### Work request
Check each line of the entries below for the word "show", and copy the lines that have it.

(Rendered page images)
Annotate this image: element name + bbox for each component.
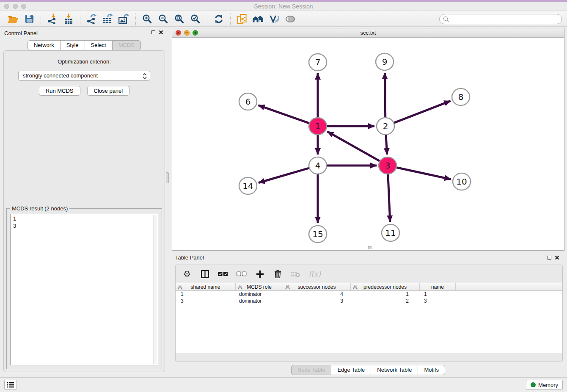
table-row[interactable]: 3dominator323 xyxy=(176,298,562,304)
column-header-successor-nodes[interactable]: successor nodes xyxy=(283,283,351,290)
show-columns-icon[interactable] xyxy=(200,270,209,278)
graph-edge-3-1[interactable] xyxy=(328,132,380,161)
close-panel-button[interactable]: Close panel xyxy=(87,86,130,96)
mcds-result-title: MCDS result (2 nodes) xyxy=(10,205,69,212)
tab-node-table[interactable]: Node Table xyxy=(291,365,332,375)
column-header-shared-name[interactable]: shared name xyxy=(176,283,236,290)
tab-select[interactable]: Select xyxy=(85,40,113,50)
table-cell: 3 xyxy=(420,298,456,304)
graph-node-14[interactable]: 14 xyxy=(239,177,257,194)
apply-layout-button[interactable] xyxy=(211,12,227,26)
run-mcds-button[interactable]: Run MCDS xyxy=(39,86,80,96)
close-panel-icon[interactable] xyxy=(555,255,559,260)
style-visibility-button[interactable] xyxy=(266,12,282,26)
import-table-button[interactable] xyxy=(61,12,77,26)
graph-edge-2-8[interactable] xyxy=(394,101,451,123)
graph-edge-1-6[interactable] xyxy=(259,105,310,123)
split-pane-handle[interactable] xyxy=(166,172,169,183)
table-header-row: shared nameMCDS rolesuccessor nodesprede… xyxy=(176,283,562,291)
deselect-all-rows-icon[interactable] xyxy=(237,271,247,276)
export-table-button[interactable] xyxy=(100,12,116,26)
float-panel-icon[interactable] xyxy=(548,256,551,259)
copy-view-button[interactable] xyxy=(234,12,250,26)
control-panel-tabs: NetworkStyleSelectMCDS xyxy=(0,40,168,50)
import-network-button[interactable] xyxy=(44,12,61,26)
table-settings-gear-icon[interactable]: ⚙ xyxy=(182,270,192,278)
node-label-3: 3 xyxy=(385,160,391,171)
task-history-button[interactable] xyxy=(4,380,17,390)
graph-node-9[interactable]: 9 xyxy=(376,53,394,70)
graph-node-15[interactable]: 15 xyxy=(309,226,327,243)
column-header-predecessor-nodes[interactable]: predecessor nodes xyxy=(351,283,420,290)
tab-style[interactable]: Style xyxy=(60,40,85,50)
export-network-button[interactable] xyxy=(84,12,100,26)
list-icon xyxy=(7,382,14,388)
graph-node-7[interactable]: 7 xyxy=(309,54,327,71)
graph-node-3[interactable]: 3 xyxy=(379,157,396,174)
tab-network[interactable]: Network xyxy=(28,40,61,50)
refresh-icon xyxy=(214,14,223,24)
close-panel-icon[interactable] xyxy=(159,30,163,35)
graph-edge-2-9[interactable] xyxy=(385,73,385,117)
save-session-button[interactable] xyxy=(21,12,37,26)
export-image-button[interactable] xyxy=(116,12,132,26)
node-label-1: 1 xyxy=(315,121,321,131)
table-toolbar: ⚙ xyxy=(176,265,562,283)
toolbar-separator xyxy=(230,13,231,25)
node-label-9: 9 xyxy=(382,57,388,67)
function-builder-icon-disabled: f(x) xyxy=(308,270,321,278)
open-session-button[interactable] xyxy=(5,12,21,26)
graph-edge-3-10[interactable] xyxy=(396,167,451,179)
graph-node-10[interactable]: 10 xyxy=(453,173,471,190)
graph-node-6[interactable]: 6 xyxy=(239,93,257,110)
select-all-rows-icon[interactable] xyxy=(218,271,228,276)
table-panel-tabs: Node TableEdge TableNetwork TableMotifs xyxy=(172,365,564,375)
graph-node-8[interactable]: 8 xyxy=(452,88,470,105)
control-panel-title: Control Panel xyxy=(4,30,38,36)
eye-icon xyxy=(285,15,296,23)
zoom-in-button[interactable] xyxy=(139,12,155,26)
network-canvas[interactable]: 7968124314101511 xyxy=(172,38,564,250)
tab-motifs[interactable]: Motifs xyxy=(418,365,445,375)
table-cell: dominator xyxy=(236,291,283,298)
table-panel-title: Table Panel xyxy=(175,254,204,261)
search-icon xyxy=(443,16,449,22)
status-bar: Memory xyxy=(0,377,567,392)
search-input[interactable] xyxy=(451,15,561,23)
tab-edge-table[interactable]: Edge Table xyxy=(331,365,371,375)
network-graph[interactable]: 7968124314101511 xyxy=(172,38,564,250)
graph-edge-4-14[interactable] xyxy=(259,168,309,183)
tab-mcds[interactable]: MCDS xyxy=(112,40,141,50)
zoom-fit-button[interactable] xyxy=(171,12,187,26)
network-title: scc.txt xyxy=(172,30,564,36)
table-body: 1dominator4113dominator323 xyxy=(176,291,562,353)
table-row[interactable]: 1dominator411 xyxy=(176,291,562,298)
node-table-container: ⚙ xyxy=(175,265,563,362)
column-header-name[interactable]: name xyxy=(420,283,456,290)
graph-node-11[interactable]: 11 xyxy=(382,224,399,241)
global-search-box[interactable] xyxy=(439,14,562,24)
zoom-out-button[interactable] xyxy=(155,12,171,26)
zoom-selected-button[interactable] xyxy=(187,12,204,26)
graph-edge-3-11[interactable] xyxy=(388,174,390,222)
show-hide-button[interactable] xyxy=(282,12,298,26)
tab-network-table[interactable]: Network Table xyxy=(371,365,418,375)
graph-node-1[interactable]: 1 xyxy=(309,118,327,135)
graph-edge-2-3[interactable] xyxy=(386,135,387,155)
home-view-button[interactable] xyxy=(250,12,266,26)
float-panel-icon[interactable] xyxy=(151,30,155,34)
mcds-result-area[interactable]: 1 3 xyxy=(10,214,158,365)
node-label-2: 2 xyxy=(383,121,388,131)
canvas-scroll-thumb[interactable] xyxy=(368,246,372,249)
delete-column-icon[interactable] xyxy=(273,270,282,278)
result-scrollbar[interactable] xyxy=(153,215,157,364)
criterion-select[interactable]: strongly connected component xyxy=(18,71,150,81)
memory-button[interactable]: Memory xyxy=(526,380,563,390)
mcds-actions: Run MCDS Close panel xyxy=(4,86,165,96)
graph-node-2[interactable]: 2 xyxy=(377,118,394,135)
control-panel-window-controls xyxy=(151,30,163,35)
graph-node-4[interactable]: 4 xyxy=(309,157,327,174)
column-header-MCDS-role[interactable]: MCDS role xyxy=(236,283,283,290)
add-column-icon[interactable] xyxy=(255,270,264,278)
network-window-titlebar[interactable]: scc.txt xyxy=(172,28,564,38)
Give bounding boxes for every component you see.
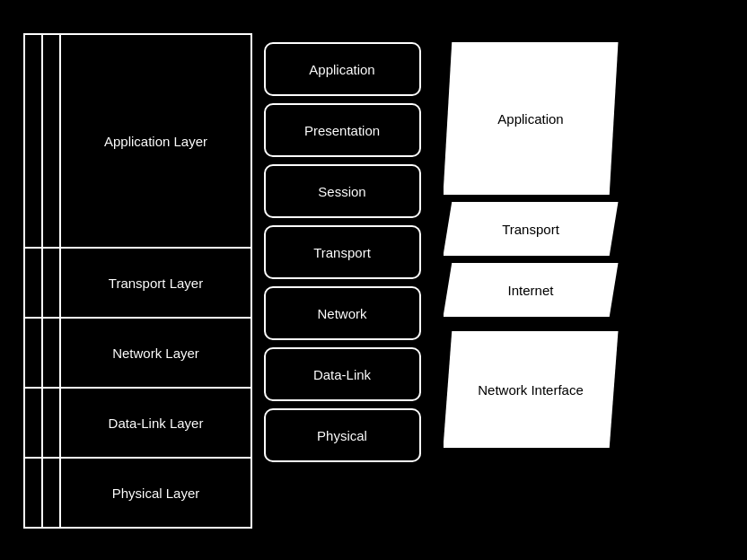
osi-physical-row: Physical Layer [23, 457, 252, 529]
stripe-2 [43, 35, 61, 247]
tcp-transport: Transport [444, 202, 619, 256]
osi-datalink-row: Data-Link Layer [23, 387, 252, 459]
stripe-1 [25, 249, 43, 317]
layer-session: Session [264, 164, 421, 218]
stripe-1 [25, 35, 43, 247]
layer-names-column: Application Presentation Session Transpo… [252, 33, 432, 527]
layer-physical: Physical [264, 408, 421, 462]
stripe-1 [25, 389, 43, 457]
osi-physical-label: Physical Layer [61, 481, 250, 505]
osi-model-column: Application Layer Transport Layer Networ… [23, 33, 252, 527]
tcp-network-interface: Network Interface [444, 331, 619, 448]
tcp-internet: Internet [444, 263, 619, 317]
stripe-1 [25, 319, 43, 387]
layer-transport: Transport [264, 225, 421, 279]
osi-datalink-label: Data-Link Layer [61, 411, 250, 435]
osi-transport-row: Transport Layer [23, 247, 252, 319]
tcp-application: Application [444, 42, 619, 195]
stripe-2 [43, 319, 61, 387]
diagram: Application Layer Transport Layer Networ… [23, 33, 724, 527]
osi-transport-label: Transport Layer [61, 271, 250, 295]
stripe-2 [43, 389, 61, 457]
layer-datalink: Data-Link [264, 347, 421, 401]
osi-network-label: Network Layer [61, 341, 250, 365]
layer-network: Network [264, 286, 421, 340]
stripe-2 [43, 459, 61, 527]
layer-presentation: Presentation [264, 103, 421, 157]
tcpip-column: Application Transport Internet Network I… [432, 33, 629, 527]
stripe-1 [25, 459, 43, 527]
osi-network-row: Network Layer [23, 317, 252, 389]
stripe-2 [43, 249, 61, 317]
layer-application: Application [264, 42, 421, 96]
osi-application-row: Application Layer [23, 33, 252, 249]
osi-application-label: Application Layer [61, 129, 250, 153]
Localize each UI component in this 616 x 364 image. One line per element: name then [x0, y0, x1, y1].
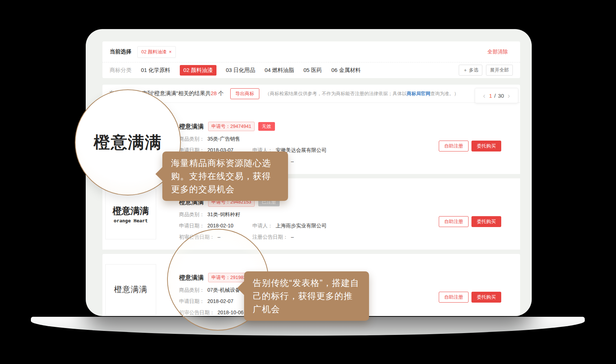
current-page: 1: [489, 93, 492, 99]
pagination: ‹ 1 / 30 ›: [475, 88, 518, 103]
results-header: 当前分类下检索到“橙意满满”相关的结果共28 个 导出商标 （商标检索结果仅供参…: [102, 85, 520, 103]
results-disclaimer: （商标检索结果仅供参考，不作为商标能否注册的法律依据；具体以商标局官网查询为准。…: [265, 90, 459, 97]
category-item-04[interactable]: 04 燃料油脂: [265, 67, 294, 74]
entrust-buy-button[interactable]: 委托购买: [471, 141, 501, 151]
applicant-label: 申请人：: [252, 223, 273, 228]
trademark-thumbnail-3[interactable]: 橙意满满: [105, 264, 156, 315]
self-register-button[interactable]: 自助注册: [439, 292, 469, 303]
category-label: 商标分类: [110, 67, 131, 74]
entrust-buy-button[interactable]: 委托购买: [471, 216, 501, 227]
application-number-badge: 申请号：29474941: [208, 122, 255, 131]
trademark-thumbnail-2[interactable]: 橙意满满 orange Heart: [105, 189, 156, 239]
entrust-buy-button[interactable]: 委托购买: [471, 292, 501, 303]
trademark-office-link[interactable]: 商标局官网: [407, 91, 430, 96]
export-trademarks-button[interactable]: 导出商标: [230, 88, 259, 99]
selected-filter-tag-text: 02 颜料油漆: [141, 49, 167, 55]
thumbnail-subtext: orange Heart: [114, 218, 148, 223]
selected-filter-tag[interactable]: 02 颜料油漆 ×: [137, 46, 176, 58]
page-separator: /: [494, 93, 496, 99]
category-field-value: 35类-广告销售: [207, 136, 240, 142]
total-pages: 30: [498, 93, 504, 99]
current-selection-label: 当前选择: [110, 48, 131, 55]
category-row: 商标分类 01 化学原料 02 颜料油漆 03 日化用品 04 燃料油脂 05 …: [102, 62, 520, 78]
category-field-label: 商品类别：: [179, 136, 204, 142]
thumbnail-text: 橙意满满: [114, 284, 147, 295]
thumbnail-text: 橙意满满: [113, 205, 149, 217]
self-register-button[interactable]: 自助注册: [439, 216, 469, 227]
category-item-03[interactable]: 03 日化用品: [226, 67, 255, 74]
prev-page-icon[interactable]: ‹: [482, 92, 487, 99]
category-item-06[interactable]: 06 金属材料: [331, 67, 361, 74]
magnified-trademark-text: 橙意满满: [94, 132, 162, 153]
registration-publication-value: –: [291, 234, 294, 240]
next-page-icon[interactable]: ›: [506, 92, 512, 99]
registration-publication-label: 注册公告日期：: [252, 234, 288, 240]
registration-publication-value: –: [291, 158, 294, 164]
apply-date-value: 2018-02-10: [207, 223, 234, 228]
category-item-02-selected[interactable]: 02 颜料油漆: [180, 65, 216, 76]
apply-date-label: 申请日期：: [179, 223, 204, 228]
category-item-01[interactable]: 01 化学原料: [141, 67, 170, 74]
results-count: 28: [211, 90, 217, 96]
applicant-value: 上海雨步实业有限公司: [276, 223, 327, 228]
tooltip-promotion: 告别传统“发表格”，搭建自己的标行，获得更多的推广机会: [244, 271, 369, 321]
trademark-name[interactable]: 橙意满满: [179, 122, 204, 131]
remove-filter-icon[interactable]: ×: [169, 49, 172, 54]
category-item-05[interactable]: 05 医药: [303, 67, 322, 74]
clear-all-button[interactable]: 全部清除: [487, 49, 508, 55]
self-register-button[interactable]: 自助注册: [439, 141, 469, 151]
filter-panel: 当前选择 02 颜料油漆 × 全部清除 商标分类 01 化学原料 02 颜料油漆…: [102, 41, 520, 78]
category-field-label: 商品类别：: [179, 211, 204, 217]
status-badge-invalid: 无效: [258, 122, 275, 131]
current-selection-row: 当前选择 02 颜料油漆 × 全部清除: [102, 41, 520, 62]
stage: 当前选择 02 颜料油漆 × 全部清除 商标分类 01 化学原料 02 颜料油漆…: [0, 0, 616, 364]
tooltip-marketplace: 海量精品商标资源随心选购。支持在线交易，获得更多的交易机会: [162, 151, 288, 201]
multi-select-button[interactable]: ＋ 多选: [459, 65, 482, 76]
expand-all-button[interactable]: 展开全部: [486, 65, 513, 76]
category-field-value: 31类-饲料种籽: [207, 211, 240, 217]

### Task answer
show-columns-icon[interactable] xyxy=(200,270,209,278)
show-hide-button[interactable] xyxy=(282,12,298,26)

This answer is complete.